Regarding sentiment analysis, study [9] uses dictionaries to recognize sentiment words and classifies them into different levels of granularity to generate emotion vectors, while study [10] uses Word2Vec and a Convolutional Neural Network to identify sentiment information.
In this study, like the aforementioned one, Word2Vec is used, but a Neural Network is trained with a Multi-Layer Perceptron that helps with the classification of sentimental texts.
Studies [7, 1] were the only ones to use graphs to implement music recommendation, neither of which was focused on sentiment analysis. Whereas in this research, we have used artificial intelligence algorithms to analyze user sentiments.
In this research, better results were achieved with respect to research [9] for the metrics of accuracy and Recall with 80% in both cases, since they obtained 75% and 60% for the same metrics respectively.

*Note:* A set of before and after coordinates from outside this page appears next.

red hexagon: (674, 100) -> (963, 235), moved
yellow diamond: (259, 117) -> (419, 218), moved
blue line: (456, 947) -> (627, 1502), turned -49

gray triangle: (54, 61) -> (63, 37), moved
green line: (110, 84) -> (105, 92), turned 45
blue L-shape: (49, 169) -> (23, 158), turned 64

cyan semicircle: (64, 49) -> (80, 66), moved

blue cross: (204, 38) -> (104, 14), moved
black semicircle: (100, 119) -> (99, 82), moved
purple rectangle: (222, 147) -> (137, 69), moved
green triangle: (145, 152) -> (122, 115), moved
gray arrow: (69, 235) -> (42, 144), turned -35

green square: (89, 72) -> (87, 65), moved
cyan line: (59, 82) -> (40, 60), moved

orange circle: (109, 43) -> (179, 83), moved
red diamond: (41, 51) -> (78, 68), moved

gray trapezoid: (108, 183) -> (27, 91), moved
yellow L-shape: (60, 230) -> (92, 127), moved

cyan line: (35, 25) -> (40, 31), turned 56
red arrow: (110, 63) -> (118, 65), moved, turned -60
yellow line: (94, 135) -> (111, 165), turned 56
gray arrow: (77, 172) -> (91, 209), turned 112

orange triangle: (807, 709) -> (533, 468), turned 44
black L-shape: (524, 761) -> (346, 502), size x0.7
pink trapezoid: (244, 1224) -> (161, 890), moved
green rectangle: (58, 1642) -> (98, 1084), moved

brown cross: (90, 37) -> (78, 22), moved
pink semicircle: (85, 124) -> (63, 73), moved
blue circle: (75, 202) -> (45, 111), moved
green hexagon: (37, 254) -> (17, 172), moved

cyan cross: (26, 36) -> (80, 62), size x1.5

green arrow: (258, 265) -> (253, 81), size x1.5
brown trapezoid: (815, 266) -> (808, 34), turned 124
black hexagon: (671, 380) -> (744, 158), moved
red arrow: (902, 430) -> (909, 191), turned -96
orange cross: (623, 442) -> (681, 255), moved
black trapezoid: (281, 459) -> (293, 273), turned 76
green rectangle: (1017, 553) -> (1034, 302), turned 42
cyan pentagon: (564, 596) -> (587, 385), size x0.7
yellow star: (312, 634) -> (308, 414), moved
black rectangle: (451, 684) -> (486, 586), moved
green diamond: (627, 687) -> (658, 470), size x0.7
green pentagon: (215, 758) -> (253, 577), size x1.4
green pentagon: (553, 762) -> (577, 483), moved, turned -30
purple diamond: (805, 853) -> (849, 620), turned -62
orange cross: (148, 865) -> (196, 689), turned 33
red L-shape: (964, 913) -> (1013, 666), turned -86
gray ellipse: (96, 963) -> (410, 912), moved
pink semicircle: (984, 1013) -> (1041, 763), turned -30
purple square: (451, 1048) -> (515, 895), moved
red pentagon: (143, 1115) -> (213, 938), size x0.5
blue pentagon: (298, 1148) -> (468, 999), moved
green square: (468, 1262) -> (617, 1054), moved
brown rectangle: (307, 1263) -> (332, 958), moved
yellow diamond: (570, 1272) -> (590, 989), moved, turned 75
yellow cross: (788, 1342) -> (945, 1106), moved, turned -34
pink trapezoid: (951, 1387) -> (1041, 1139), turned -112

In the case of the study [10] a similar accuracy is achieved with a difference of 0.13%, while with respect to study [1], the accuracy with the proposed model in their research was exceeded by 20%, and with respect to [7] the same result was obtained for the Recall metric.
5 Conclusions and Future Work
In this study we used natural language processing that has allowed us to enhance the music recommendations, making it more accurate, especially at the time of understanding the user about what they think or feel, thus demonstrating a better performance with respect to those investigations that do not make use of this technique.
Despite the achievement of this research, it also has some limitations such as having a small group of songs and not considering musical genres preferred by the user, so there are points for improvement for the recommendation model for future work.